**What is required:** Every line below that has "pentru" in it should be copied.
BEGIN Material supplied
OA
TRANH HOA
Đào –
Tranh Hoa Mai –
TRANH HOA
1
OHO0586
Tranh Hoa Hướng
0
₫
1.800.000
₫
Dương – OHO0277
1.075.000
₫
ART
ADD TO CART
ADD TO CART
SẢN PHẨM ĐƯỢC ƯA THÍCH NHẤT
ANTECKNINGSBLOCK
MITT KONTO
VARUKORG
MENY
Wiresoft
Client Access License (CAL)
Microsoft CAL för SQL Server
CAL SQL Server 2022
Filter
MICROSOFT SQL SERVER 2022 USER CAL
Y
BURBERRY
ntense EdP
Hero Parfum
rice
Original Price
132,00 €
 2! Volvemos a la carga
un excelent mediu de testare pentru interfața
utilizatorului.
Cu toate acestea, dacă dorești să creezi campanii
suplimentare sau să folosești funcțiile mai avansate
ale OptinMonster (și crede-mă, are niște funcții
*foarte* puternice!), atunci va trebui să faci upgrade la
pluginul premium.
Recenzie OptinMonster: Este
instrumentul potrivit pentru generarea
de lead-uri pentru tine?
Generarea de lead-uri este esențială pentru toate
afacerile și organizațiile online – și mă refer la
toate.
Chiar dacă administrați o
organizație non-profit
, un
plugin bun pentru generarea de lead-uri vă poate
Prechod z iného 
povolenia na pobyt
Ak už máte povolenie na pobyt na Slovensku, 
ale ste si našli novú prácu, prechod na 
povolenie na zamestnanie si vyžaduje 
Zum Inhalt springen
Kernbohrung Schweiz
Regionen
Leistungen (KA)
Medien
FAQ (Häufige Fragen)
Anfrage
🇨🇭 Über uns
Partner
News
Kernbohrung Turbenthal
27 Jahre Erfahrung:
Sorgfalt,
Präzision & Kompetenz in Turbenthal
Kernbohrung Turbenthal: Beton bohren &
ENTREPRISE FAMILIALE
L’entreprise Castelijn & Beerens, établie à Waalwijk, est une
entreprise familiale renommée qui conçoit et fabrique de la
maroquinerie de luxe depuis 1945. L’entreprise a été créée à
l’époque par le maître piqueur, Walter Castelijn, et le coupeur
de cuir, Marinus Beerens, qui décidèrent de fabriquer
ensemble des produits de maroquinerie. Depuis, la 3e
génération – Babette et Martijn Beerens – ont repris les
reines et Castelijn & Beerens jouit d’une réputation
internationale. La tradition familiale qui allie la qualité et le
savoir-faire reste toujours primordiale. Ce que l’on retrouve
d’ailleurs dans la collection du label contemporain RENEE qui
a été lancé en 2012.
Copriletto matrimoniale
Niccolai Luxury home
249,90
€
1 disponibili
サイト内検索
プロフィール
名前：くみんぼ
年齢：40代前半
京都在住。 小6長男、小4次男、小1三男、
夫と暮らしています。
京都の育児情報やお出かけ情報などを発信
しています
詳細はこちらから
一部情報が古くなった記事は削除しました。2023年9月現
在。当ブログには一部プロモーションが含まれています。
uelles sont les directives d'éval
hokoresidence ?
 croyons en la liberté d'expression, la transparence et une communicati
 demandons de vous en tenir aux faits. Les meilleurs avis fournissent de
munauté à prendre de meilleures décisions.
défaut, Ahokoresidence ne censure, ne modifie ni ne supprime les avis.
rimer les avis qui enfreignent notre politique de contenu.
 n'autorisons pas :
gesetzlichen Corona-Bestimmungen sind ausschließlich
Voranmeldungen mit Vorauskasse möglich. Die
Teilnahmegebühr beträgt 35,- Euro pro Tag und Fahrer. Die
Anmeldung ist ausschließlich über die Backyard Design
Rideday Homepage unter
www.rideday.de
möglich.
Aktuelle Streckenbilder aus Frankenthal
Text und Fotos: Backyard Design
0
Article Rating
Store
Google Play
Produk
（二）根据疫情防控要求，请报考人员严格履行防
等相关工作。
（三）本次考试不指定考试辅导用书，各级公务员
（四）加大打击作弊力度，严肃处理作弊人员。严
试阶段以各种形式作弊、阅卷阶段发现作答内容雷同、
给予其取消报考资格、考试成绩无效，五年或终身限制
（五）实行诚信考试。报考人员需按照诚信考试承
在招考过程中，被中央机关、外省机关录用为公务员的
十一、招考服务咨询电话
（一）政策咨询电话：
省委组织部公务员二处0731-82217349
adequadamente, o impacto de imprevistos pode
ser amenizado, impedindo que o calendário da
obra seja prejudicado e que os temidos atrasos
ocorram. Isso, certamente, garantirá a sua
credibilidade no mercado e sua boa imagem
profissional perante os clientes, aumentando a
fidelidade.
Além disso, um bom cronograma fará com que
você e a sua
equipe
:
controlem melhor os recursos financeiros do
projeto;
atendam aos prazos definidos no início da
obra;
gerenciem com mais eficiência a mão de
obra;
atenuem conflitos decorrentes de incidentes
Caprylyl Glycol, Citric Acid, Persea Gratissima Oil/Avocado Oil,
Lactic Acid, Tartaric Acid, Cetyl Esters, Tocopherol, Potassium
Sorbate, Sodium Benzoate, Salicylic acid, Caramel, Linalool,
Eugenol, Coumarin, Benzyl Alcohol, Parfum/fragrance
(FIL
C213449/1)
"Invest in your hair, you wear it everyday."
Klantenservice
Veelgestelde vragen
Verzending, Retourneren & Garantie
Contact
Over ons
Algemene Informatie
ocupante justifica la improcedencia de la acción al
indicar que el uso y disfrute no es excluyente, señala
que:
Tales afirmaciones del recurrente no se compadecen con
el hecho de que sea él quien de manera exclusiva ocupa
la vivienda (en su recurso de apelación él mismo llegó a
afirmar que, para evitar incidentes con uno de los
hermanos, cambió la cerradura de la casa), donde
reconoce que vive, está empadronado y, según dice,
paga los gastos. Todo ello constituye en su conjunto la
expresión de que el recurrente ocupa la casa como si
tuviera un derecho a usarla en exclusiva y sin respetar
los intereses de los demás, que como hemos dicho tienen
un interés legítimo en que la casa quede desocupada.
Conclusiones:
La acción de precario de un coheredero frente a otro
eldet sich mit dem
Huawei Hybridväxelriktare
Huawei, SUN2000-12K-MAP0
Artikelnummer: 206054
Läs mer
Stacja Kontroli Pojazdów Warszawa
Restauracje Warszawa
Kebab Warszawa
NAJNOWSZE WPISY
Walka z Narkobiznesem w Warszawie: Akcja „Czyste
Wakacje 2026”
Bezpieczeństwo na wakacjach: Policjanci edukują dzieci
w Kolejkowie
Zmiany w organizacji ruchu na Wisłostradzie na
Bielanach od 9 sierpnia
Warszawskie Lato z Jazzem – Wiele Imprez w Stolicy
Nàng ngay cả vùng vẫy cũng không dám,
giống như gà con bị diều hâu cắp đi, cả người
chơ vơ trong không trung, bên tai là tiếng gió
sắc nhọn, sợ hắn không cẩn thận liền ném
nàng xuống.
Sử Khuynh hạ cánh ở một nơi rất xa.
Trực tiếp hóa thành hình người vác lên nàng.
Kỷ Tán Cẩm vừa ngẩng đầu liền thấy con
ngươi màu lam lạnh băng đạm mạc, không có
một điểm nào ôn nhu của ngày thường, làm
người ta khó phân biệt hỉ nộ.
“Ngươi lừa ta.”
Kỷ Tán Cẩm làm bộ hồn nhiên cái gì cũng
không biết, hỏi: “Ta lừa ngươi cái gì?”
END Material supplied
**Final answer:**
un excelent mediu de testare pentru interfața
instrumentul potrivit pentru generarea
de lead-uri pentru tine?
Generarea de lead-uri este esențială pentru toate
plugin bun pentru generarea de lead-uri vă poate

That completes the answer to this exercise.